The analytic solution can be obtained with LaplaceTransform and FourierSinCoefficient. First, make a Laplace transform on the equation and b.c.s and plug in the i.c.s:

Clear[f];
f[x_] = x (1 - x);

eqn = D[u[t, x], {t, 2}] + D[u[t, x], {x, 4}] == 0;
ic = {u[0, x] == f@x, Derivative[1, 0][u][0, x] == 0};
bc = {u[t, 0] == 0, u[t, 1] == 0, Derivative[0, 2][u][t, 0] == 0, 
   Derivative[0, 2][u][t, 1] == 0};
teqn = LaplaceTransform[{eqn, bc}, t, s] /. Rule @@@ ic 

Now we have an ODE, solve it with DSolve:

tsol = u[t, x] /. First@DSolve[teqn/. 
  HoldPattern@LaplaceTransform[a_, __] :> a, u[t, x], x] // Simplify

Notice the replacement HoldPattern@LaplaceTransform[a_, __] :> a is necessary because DSolve has trouble in handling expression containing LaplaceTransform. The last step is to transform the solution back, but sadly InverseLaplaceTransform can't handle tsol. At this point, one work-around is to turn to numeric inverse Laplace transform, you can use this or this package for this task. But for your specific problem, we can circumvent the issue by expanding tsol with Fourier sine series:

easyFourierSinCoefficient[expr_, t_, {a_, b_}, n_] := 
 FourierSinCoefficient[expr /. t -> t + a, t, n, 
   FourierParameters -> {1, Pi/(b - a)}] /. t -> t - a

easyTerm[t_, {a_, b_}, n_] := Sin[Pi/(b - a) n (t - a)]

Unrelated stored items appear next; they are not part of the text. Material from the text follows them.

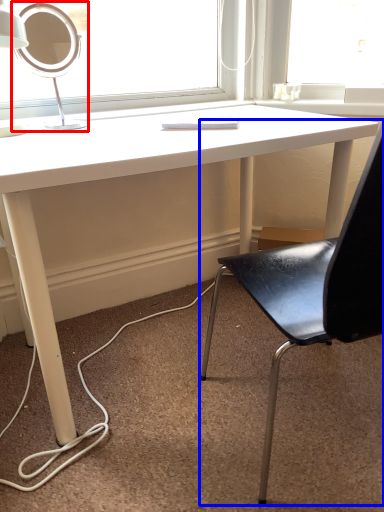 Question: Which object appears farthest to the camera in this image, table lamp (highlighted by a red box) or chair (highlighted by a blue box)?

Choices:
 (A) table lamp
 (B) chair

Answer: (A) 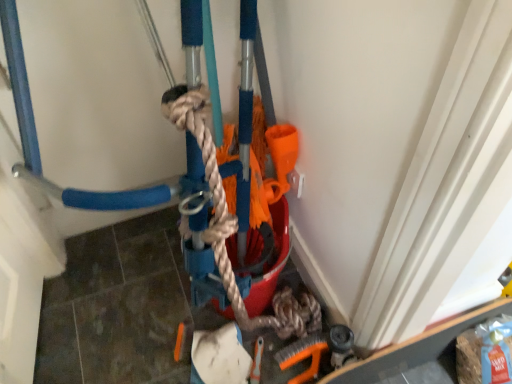 What do you see at coordinates (234, 226) in the screenshot? I see `white rope at center` at bounding box center [234, 226].

Image resolution: width=512 pixels, height=384 pixels. I want to click on white rope at center, so click(x=234, y=226).

The image size is (512, 384). What are the coordinates of `white rope at center` in the screenshot? It's located at (x=234, y=226). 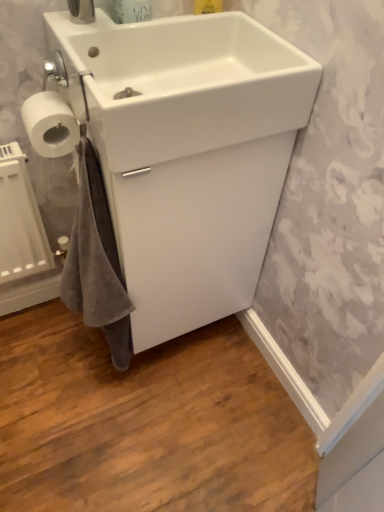 Where is `vacant space in front of white glossy sink at center, marked as the second sink in a front-to-back arrangement`? vacant space in front of white glossy sink at center, marked as the second sink in a front-to-back arrangement is located at coordinates (172, 413). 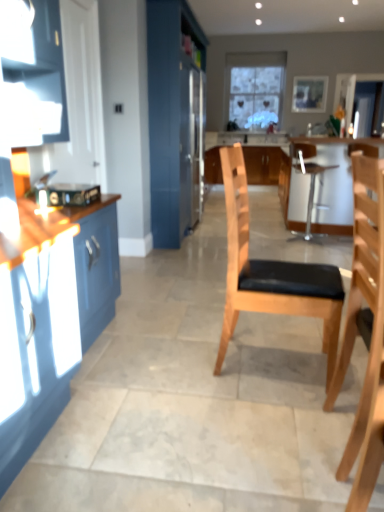 I want to click on vacant region to the left of light wood/black cushioned chair at center, placed as the first chair when sorted from left to right, so click(185, 365). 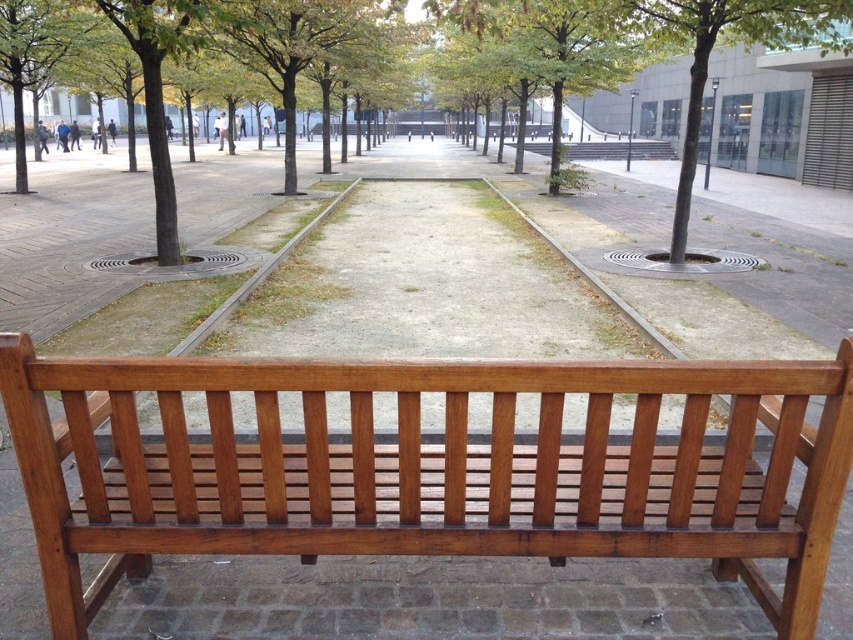 Question: Which point is farther to the camera?

Choices:
 (A) green leafy tree at upper right
 (B) shiny brown wood bench at center

Answer: (A)

Question: Which point appears closest to the camera in this image?

Choices:
 (A) (x=817, y=22)
 (B) (x=231, y=390)

Answer: (B)

Question: From the image, what is the correct spatial relationship of shiny brown wood bench at center in relation to green leafy tree at upper right?

Choices:
 (A) below
 (B) above

Answer: (A)

Question: Can you confirm if shiny brown wood bench at center is positioned to the right of green leafy tree at upper right?

Choices:
 (A) no
 (B) yes

Answer: (A)

Question: Which point is closer to the camera?

Choices:
 (A) shiny brown wood bench at center
 (B) green leafy tree at upper right

Answer: (A)

Question: Is shiny brown wood bench at center thinner than green leafy tree at upper right?

Choices:
 (A) no
 (B) yes

Answer: (B) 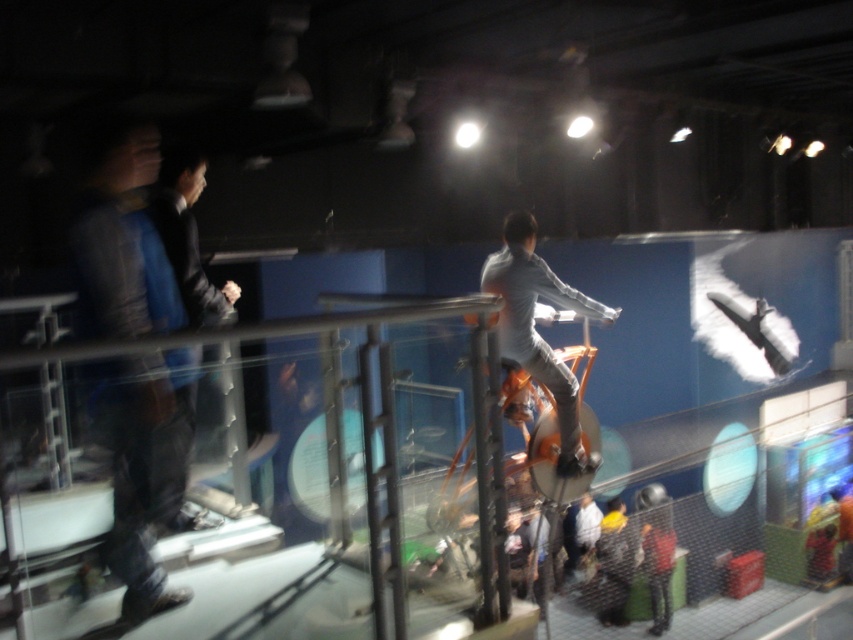 Question: Can you confirm if light gray fabric shirt at center is smaller than red fabric jacket at lower right?

Choices:
 (A) no
 (B) yes

Answer: (A)

Question: Is light gray fabric shirt at center positioned in front of dark blue suit at left?

Choices:
 (A) no
 (B) yes

Answer: (A)

Question: Which point is farther to the camera?

Choices:
 (A) light gray fabric shirt at center
 (B) dark blue suit at left

Answer: (A)

Question: Can you confirm if blue denim jeans at left is positioned to the right of red fabric jacket at lower right?

Choices:
 (A) no
 (B) yes

Answer: (A)

Question: Which point is farther to the camera?

Choices:
 (A) (239, 289)
 (B) (543, 340)
 (C) (659, 577)
 (D) (129, 412)

Answer: (C)

Question: Which of the following is the closest to the observer?

Choices:
 (A) light gray fabric shirt at center
 (B) red fabric jacket at lower right
 (C) dark blue suit at left
 (D) blue denim jeans at left

Answer: (D) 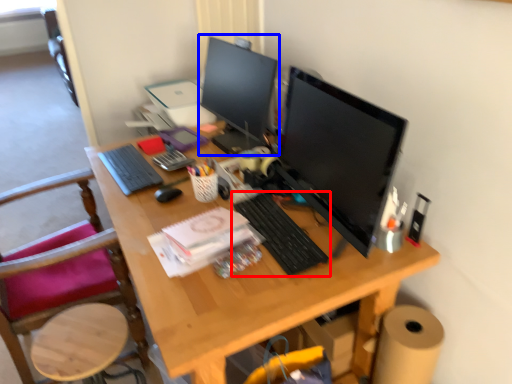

term = easyTerm[x, {0, 1}, n];

coe = easyFourierSinCoefficient[tsol, x, {0, 1}, n]

$$-\left(i\left(\frac{(1+i) (-1)^n e^{i \sqrt{2} \sqrt{s}}}{(1+i) \pi n+i \sqrt{2} \sqrt{s}}\right.\right....$$

coe still looks complex, but inspired by those (-1)^ns in it, we split it to odd and even part and simplify:

oddcoe = 
 Simplify[coe /. n -> 2 m - 1, m > 0 && m ∈ Integers] /. m -> (1 + n)/2
(* (8 s)/(n^3 π^3 (n^4 π^4 + s^2)) *)

evencoe = Simplify[coe /. n -> 2 m, m ∈ Integers] /. m -> n/2
(* 0 *)

InverseLaplaceTransform can handle the series form of the transformed solution without difficulty:

soloddterm = Function[n, #] &@InverseLaplaceTransform[oddcoe term, s, t]
(* Function[n, (8 Cos[n^2 π^2 t] Sin[n π x])/(n^3 π^3)] *)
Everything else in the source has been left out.